Problem statement: Take the listing below and print exactly the lines starting at the line containing "decision. Acheampong (2021)" and ending at the line containing "s Arellano about", both ends included, and no others.

┏━━

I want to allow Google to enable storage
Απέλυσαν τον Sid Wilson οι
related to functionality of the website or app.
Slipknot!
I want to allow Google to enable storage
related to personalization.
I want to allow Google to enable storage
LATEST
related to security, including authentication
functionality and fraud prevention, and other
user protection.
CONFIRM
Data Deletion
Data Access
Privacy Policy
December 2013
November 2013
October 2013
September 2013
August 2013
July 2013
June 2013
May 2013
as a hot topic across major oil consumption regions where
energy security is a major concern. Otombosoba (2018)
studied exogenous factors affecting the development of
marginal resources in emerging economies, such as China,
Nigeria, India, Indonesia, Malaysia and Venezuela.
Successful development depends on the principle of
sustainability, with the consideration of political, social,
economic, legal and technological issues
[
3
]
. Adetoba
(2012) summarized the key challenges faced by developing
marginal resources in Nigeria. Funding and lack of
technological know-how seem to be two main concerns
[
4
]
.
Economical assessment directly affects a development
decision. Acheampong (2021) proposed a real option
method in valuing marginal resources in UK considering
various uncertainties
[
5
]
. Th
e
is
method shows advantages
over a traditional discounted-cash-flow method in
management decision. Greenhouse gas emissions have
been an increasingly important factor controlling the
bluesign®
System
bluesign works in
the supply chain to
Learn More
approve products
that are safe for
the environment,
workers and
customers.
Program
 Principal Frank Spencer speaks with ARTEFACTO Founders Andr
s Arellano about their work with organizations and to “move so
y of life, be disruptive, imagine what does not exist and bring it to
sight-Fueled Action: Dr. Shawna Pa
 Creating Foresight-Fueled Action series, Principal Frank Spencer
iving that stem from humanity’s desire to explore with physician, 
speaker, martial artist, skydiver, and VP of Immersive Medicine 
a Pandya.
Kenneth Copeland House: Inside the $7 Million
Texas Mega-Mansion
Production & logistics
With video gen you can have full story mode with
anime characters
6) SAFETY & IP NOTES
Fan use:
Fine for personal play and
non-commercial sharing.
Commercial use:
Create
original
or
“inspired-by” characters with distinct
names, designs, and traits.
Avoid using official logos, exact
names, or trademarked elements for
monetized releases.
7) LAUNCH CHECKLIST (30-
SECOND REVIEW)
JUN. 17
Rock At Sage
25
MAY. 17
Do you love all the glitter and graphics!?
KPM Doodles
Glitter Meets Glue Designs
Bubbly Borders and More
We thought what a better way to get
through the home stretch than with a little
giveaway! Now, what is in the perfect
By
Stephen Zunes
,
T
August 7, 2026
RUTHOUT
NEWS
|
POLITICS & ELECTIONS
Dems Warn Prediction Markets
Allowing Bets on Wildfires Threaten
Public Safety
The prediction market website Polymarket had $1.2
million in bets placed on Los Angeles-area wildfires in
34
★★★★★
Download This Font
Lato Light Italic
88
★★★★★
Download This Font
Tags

┗━━
┏━━

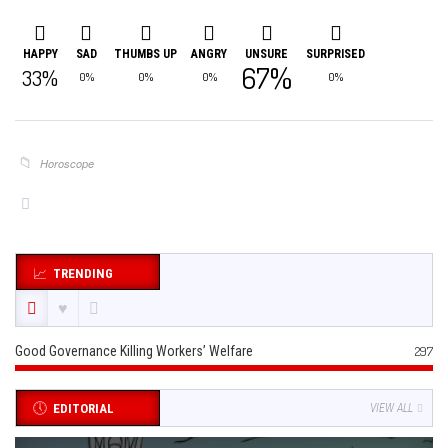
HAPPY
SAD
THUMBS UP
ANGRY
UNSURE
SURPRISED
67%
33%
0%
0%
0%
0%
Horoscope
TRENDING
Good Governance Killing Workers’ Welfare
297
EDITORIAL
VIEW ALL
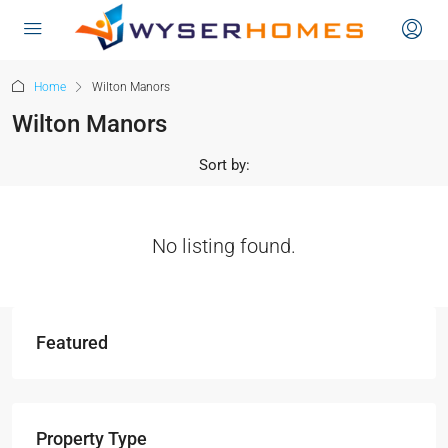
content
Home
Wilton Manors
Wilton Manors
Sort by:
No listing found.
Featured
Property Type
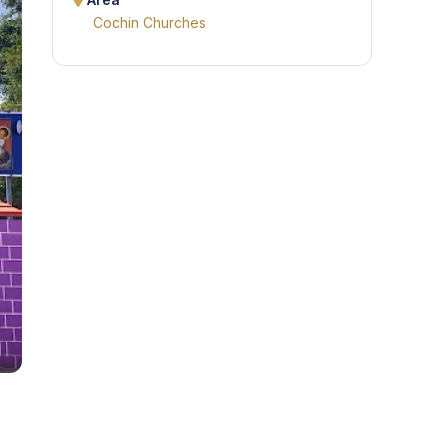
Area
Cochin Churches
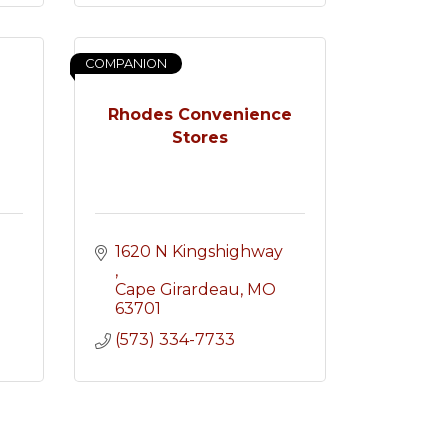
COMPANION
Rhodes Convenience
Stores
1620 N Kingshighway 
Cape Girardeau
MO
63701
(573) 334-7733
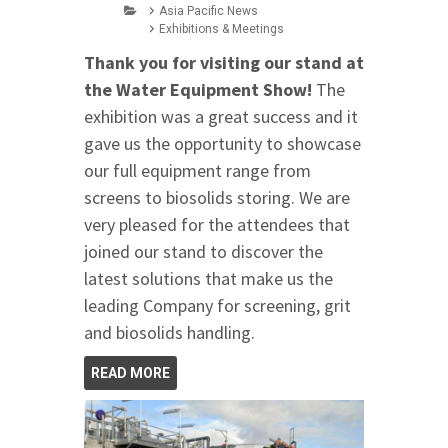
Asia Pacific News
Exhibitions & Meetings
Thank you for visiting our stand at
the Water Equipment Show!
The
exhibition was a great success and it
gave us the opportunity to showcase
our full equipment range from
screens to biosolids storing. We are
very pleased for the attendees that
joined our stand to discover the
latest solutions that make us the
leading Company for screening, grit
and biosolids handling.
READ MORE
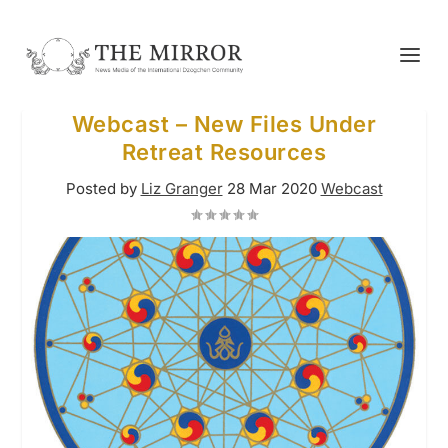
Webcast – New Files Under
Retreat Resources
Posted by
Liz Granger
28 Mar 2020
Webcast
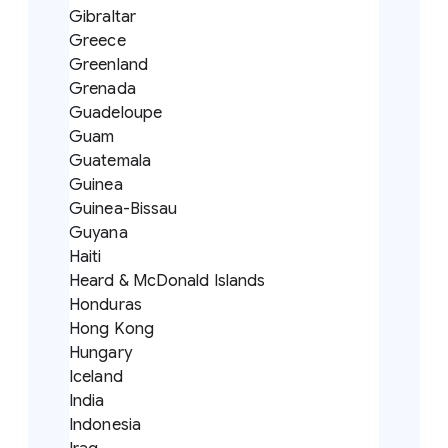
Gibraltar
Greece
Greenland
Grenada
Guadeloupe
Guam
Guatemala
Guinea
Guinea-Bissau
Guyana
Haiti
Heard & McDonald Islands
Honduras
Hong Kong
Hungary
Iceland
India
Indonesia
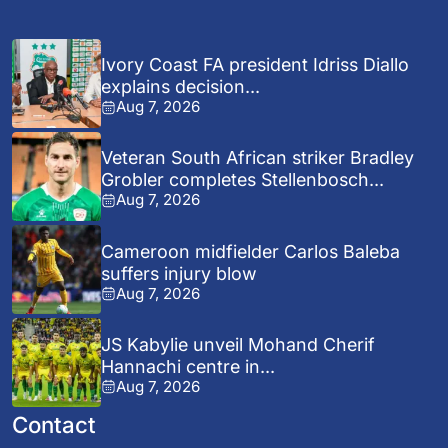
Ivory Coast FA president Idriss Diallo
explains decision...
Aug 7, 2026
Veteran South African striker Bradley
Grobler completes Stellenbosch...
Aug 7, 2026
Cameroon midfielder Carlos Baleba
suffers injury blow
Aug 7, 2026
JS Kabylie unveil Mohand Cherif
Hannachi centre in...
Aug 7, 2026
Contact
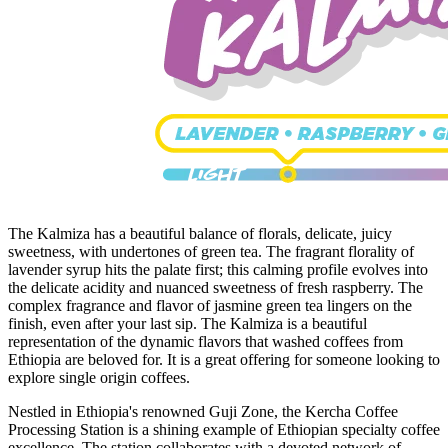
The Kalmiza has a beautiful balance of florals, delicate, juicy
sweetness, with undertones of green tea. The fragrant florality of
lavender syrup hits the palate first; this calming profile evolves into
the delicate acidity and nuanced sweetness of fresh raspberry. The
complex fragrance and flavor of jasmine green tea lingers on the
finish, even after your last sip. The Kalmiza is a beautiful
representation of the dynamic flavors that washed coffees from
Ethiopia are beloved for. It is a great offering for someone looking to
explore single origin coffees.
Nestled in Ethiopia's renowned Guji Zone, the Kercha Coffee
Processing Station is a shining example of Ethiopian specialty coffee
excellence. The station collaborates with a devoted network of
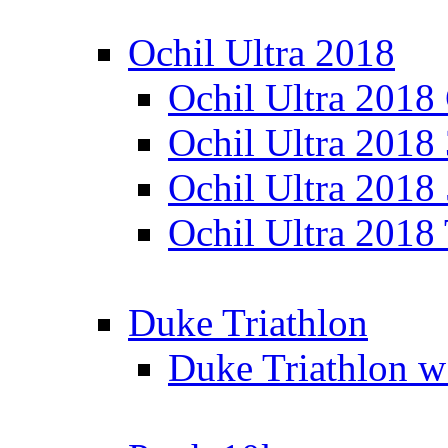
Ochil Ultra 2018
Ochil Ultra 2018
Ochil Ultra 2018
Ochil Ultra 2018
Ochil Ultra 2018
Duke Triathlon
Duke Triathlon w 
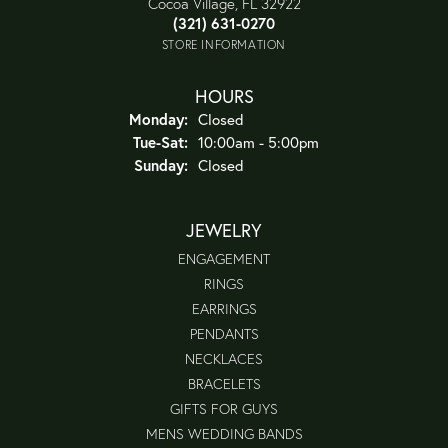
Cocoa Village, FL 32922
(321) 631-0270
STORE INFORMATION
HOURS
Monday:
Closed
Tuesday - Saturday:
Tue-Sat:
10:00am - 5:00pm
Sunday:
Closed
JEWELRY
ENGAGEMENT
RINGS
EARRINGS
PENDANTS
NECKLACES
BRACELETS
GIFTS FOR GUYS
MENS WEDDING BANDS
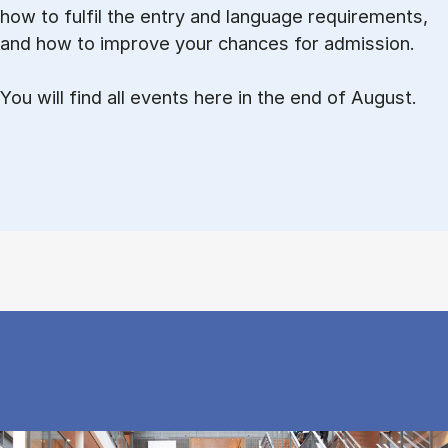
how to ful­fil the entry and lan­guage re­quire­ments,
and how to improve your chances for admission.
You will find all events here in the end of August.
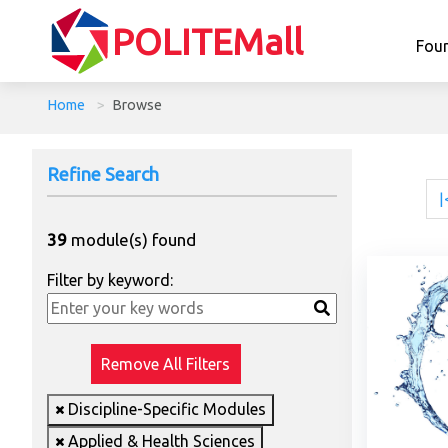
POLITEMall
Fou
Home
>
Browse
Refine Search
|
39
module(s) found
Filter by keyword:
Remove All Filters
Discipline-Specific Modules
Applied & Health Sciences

┗━━

Response to the exercise:
decision. Acheampong (2021) proposed a real option
method in valuing marginal resources in UK considering
various uncertainties
[
5
]
. Th
e
is
method shows advantages
over a traditional discounted-cash-flow method in
management decision. Greenhouse gas emissions have
been an increasingly important factor controlling the
bluesign®
System
bluesign works in
the supply chain to
Learn More
approve products
that are safe for
the environment,
workers and
customers.
Program
 Principal Frank Spencer speaks with ARTEFACTO Founders Andr
s Arellano about their work with organizations and to “move so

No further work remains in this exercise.